• _YOUR TASK_
The job is to find each line of the records below that includes the word "which" and copy it.

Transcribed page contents
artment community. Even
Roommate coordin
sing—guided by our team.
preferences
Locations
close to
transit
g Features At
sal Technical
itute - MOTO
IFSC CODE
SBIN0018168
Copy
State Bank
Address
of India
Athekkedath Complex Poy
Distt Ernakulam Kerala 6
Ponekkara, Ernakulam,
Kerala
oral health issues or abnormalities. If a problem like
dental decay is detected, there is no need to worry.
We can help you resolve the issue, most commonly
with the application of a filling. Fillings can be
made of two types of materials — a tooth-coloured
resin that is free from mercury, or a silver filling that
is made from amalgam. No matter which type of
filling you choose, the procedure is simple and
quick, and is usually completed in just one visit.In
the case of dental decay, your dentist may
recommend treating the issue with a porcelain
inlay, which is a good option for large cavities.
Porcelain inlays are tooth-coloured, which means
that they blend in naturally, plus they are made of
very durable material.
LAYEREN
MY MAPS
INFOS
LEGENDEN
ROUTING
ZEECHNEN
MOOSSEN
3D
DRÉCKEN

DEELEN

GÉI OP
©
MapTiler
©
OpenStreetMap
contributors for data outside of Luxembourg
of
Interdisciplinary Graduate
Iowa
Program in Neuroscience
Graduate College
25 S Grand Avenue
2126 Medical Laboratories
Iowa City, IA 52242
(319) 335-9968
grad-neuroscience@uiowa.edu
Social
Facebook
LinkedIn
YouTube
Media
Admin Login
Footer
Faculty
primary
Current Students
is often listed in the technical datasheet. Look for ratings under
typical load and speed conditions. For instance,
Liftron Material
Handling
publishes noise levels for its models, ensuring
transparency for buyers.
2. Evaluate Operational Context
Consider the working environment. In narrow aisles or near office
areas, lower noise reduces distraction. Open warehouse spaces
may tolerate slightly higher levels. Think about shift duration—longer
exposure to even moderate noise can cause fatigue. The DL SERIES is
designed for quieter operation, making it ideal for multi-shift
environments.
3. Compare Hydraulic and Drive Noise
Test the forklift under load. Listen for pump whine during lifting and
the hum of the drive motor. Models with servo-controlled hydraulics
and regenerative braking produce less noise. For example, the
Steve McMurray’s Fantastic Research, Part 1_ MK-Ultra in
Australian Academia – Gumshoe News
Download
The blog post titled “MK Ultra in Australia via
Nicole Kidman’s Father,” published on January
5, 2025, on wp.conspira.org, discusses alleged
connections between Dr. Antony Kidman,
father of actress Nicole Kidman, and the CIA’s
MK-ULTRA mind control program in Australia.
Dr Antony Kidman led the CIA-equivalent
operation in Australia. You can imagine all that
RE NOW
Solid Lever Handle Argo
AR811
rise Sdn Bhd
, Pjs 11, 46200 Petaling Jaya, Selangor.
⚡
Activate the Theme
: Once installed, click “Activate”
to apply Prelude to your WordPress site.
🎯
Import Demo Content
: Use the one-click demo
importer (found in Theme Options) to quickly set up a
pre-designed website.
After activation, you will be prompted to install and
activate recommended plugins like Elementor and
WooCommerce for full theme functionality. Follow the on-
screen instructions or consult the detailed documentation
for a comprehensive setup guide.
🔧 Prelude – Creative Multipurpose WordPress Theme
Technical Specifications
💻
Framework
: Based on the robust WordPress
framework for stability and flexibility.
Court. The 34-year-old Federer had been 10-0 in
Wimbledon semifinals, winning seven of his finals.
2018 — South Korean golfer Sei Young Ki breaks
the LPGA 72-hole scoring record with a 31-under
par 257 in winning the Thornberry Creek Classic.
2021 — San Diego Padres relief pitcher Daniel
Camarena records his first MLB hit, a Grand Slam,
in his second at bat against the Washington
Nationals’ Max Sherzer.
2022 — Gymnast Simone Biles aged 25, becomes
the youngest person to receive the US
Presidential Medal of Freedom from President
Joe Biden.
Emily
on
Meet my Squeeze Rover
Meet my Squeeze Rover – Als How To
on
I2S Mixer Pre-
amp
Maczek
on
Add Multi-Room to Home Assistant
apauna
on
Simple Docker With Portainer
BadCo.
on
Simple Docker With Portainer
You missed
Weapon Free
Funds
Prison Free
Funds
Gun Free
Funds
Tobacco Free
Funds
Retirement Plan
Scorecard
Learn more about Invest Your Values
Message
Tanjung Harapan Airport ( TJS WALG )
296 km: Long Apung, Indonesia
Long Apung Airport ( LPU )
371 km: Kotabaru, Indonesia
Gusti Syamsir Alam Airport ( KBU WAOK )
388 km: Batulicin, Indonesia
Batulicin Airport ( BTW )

• _RESPONSE TO THE EXERCISE_
is made from amalgam. No matter which type of
inlay, which is a good option for large cavities.
Porcelain inlays are tooth-coloured, which means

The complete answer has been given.